I have the Falcon 360+ and I am happy with it. It is one unit (front and rear camera) and has 4 IR illuminators on both cameras. The similar camera from BlackVue is over three times the cost with only two IR illuminators, but has GPS and wifi transfer built in. Each of the Falcon cameras can be rotated to either front or rear camera use together for a super wide 240 deg view. I went with the less expensive version and have several SD cards that I rotate out.


----------



## bsliv (Mar 1, 2016)

After more than a year of use, I'm still happy with my Lukas 7950. It doesn't have a built in screen. It uses wifi to send the live video to your cell phone. Settings are also changed on the cell. It has dual sd card with capacities up to 256gb each. It has dual power inputs, one switched with ignition and one constant. This allows it to automatically switch between driving mode and parking mode. It uses g sensors and motion detection in parking mode. Event recording starts 10 seconds before the event. Dual 1080p cameras, front at 30 fps, rear at 24 fps. Auto cutoff if car battery is getting low and in parking mode. Front camera has a threaded lens for filters (uv, polarizer, etc.) This is the second summer the Lukas as survived in the Las Vegas heat.


----------



## Woohaa (Jan 15, 2017)

Check out the vid quality of the Falcon & Blackvue on YouTube. There really is no comparison.

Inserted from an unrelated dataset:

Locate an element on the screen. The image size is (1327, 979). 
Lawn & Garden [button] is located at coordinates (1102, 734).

You have 2 cams with Blackvue too. One for exterior and the other for interior.


----------



## deltabravo (May 29, 2017)

I'm in the market for one myself and found an excellent and comprehensive YouTube channel on dashcam reviews.


----------



## JDawg1990 (Jun 11, 2017)

I recently bought a Zedge S3 and I love it it records front and inside and it's very descret passengers don't know it's there and I can ride in peace. Bought it on Amazon for $43 dollars it was on sale though for Prime Day.


----------



## CowboyMC (Aug 26, 2014)

I see this advertised on TV. hdmirrorcam
Has anyone tried it?


----------



## Brunch (Nov 4, 2016)

Arkaxow said:


> I'm researching many dashcams and want to know that this one fits my needs before I buy it. I have read on the forums that many people recommend the BlackVue DR650S. I looked on the products website and they show instructions about using it to record what is outside of the vehicle. I want to record both what is inside and out the front of the vehicle. Is this possible? If so, then how do you do it? I'm thinking that I can just turn it around so that the 1080p camera records the inside and the 720p records the outside of the front of the vehicle with the wires just hanging and plugged into the cigarette lighter. I'm curious to know how other people use the camera.

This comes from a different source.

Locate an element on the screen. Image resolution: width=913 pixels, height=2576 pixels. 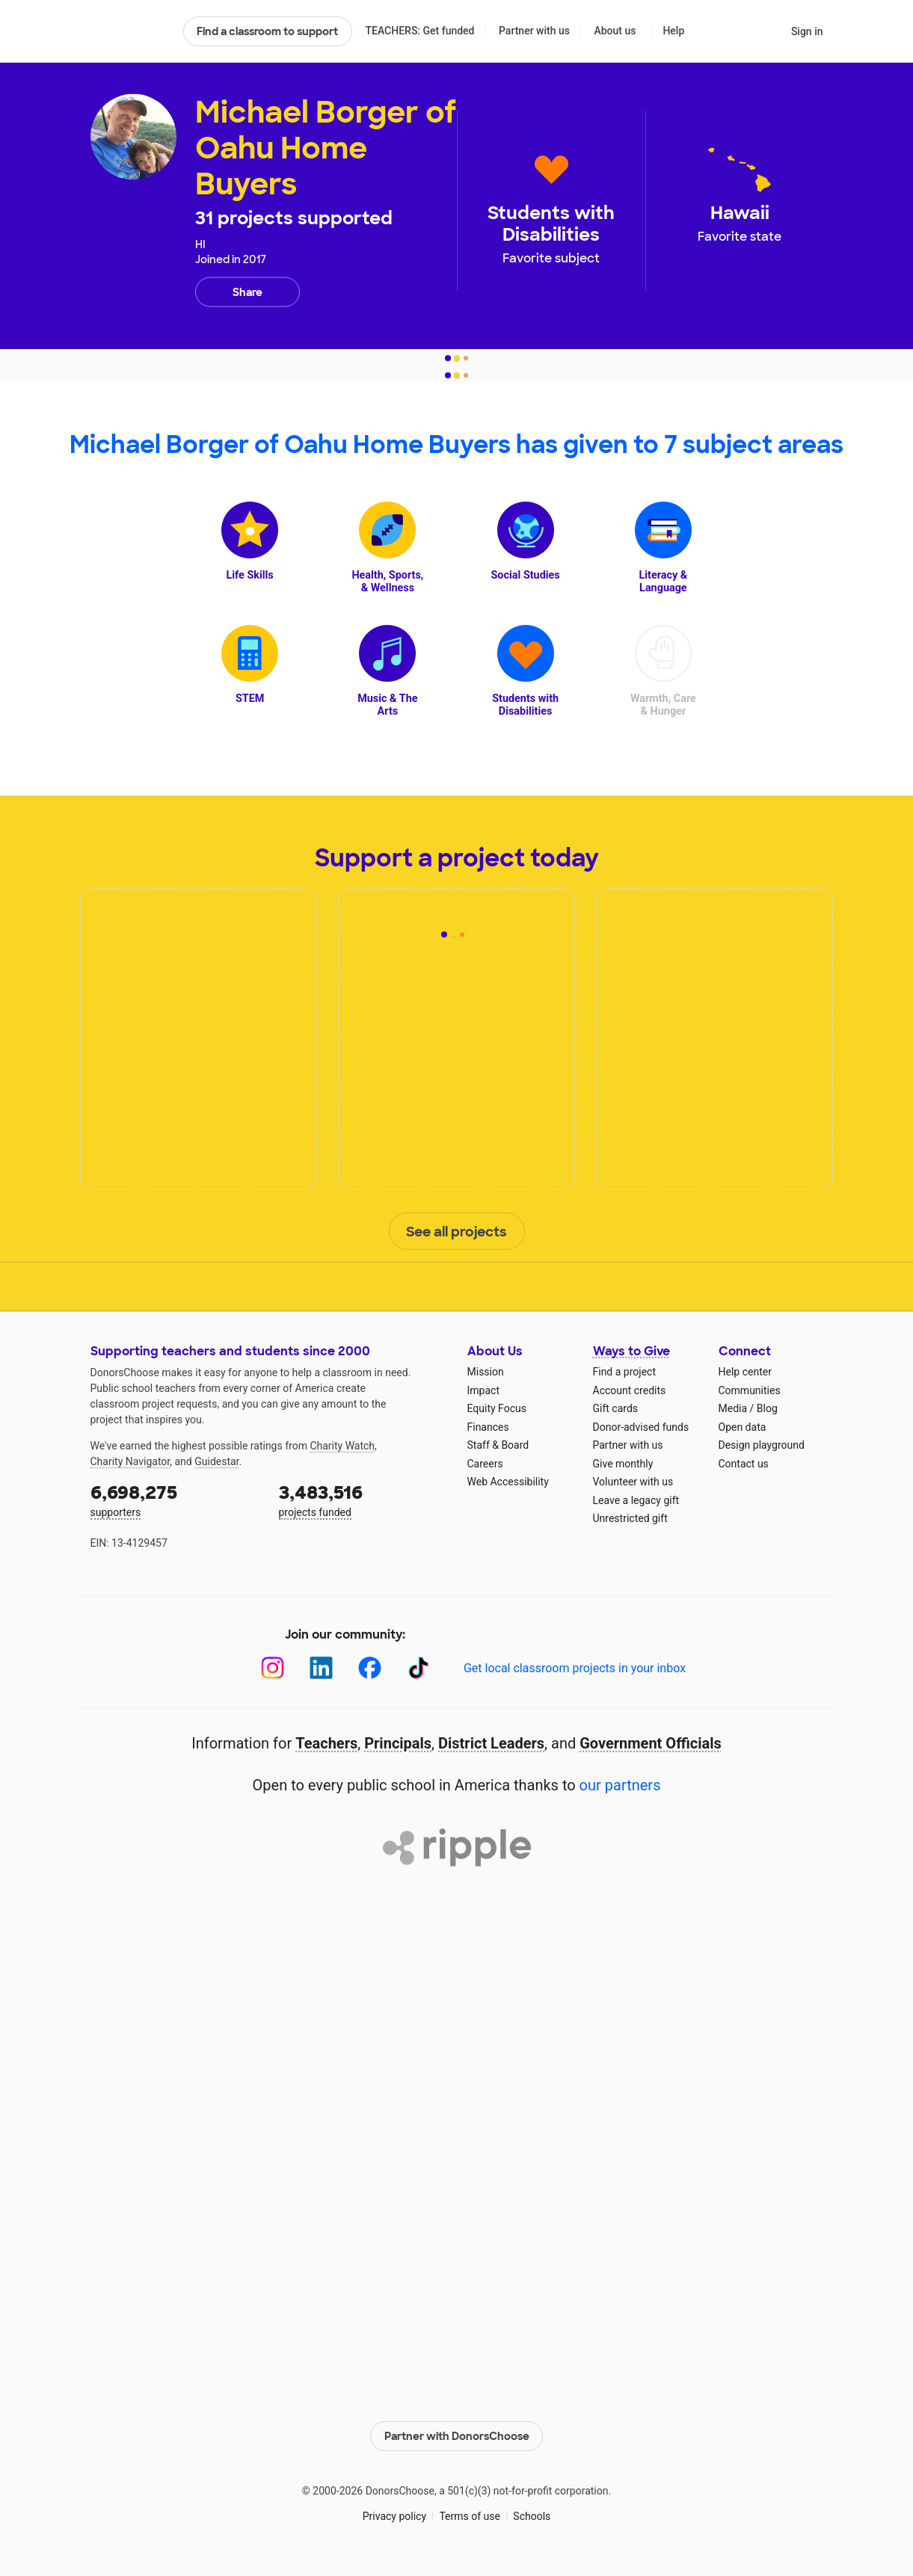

I don't have a camera for my car, but if you decide on BlackVue, you'll want to get the DR650S-2CH-IR to record what you describe.


----------



## Uber Duber Chick (Jun 29, 2017)

CowboyMC said:


> I see this advertised on TV. hdmirrorcam
> Has anyone tried it?


I have it. It works ok. It's not as widescreen as the gopro hero was capturing, but you can adjust the angle of the camera easy enough. It does capture video better in the dark than the gopro. I don't like that the screen on the mirror can't go off while camera is in use.


----------



## UberNLV (Mar 17, 2017)

I use the Papago Gosafe 268.


----------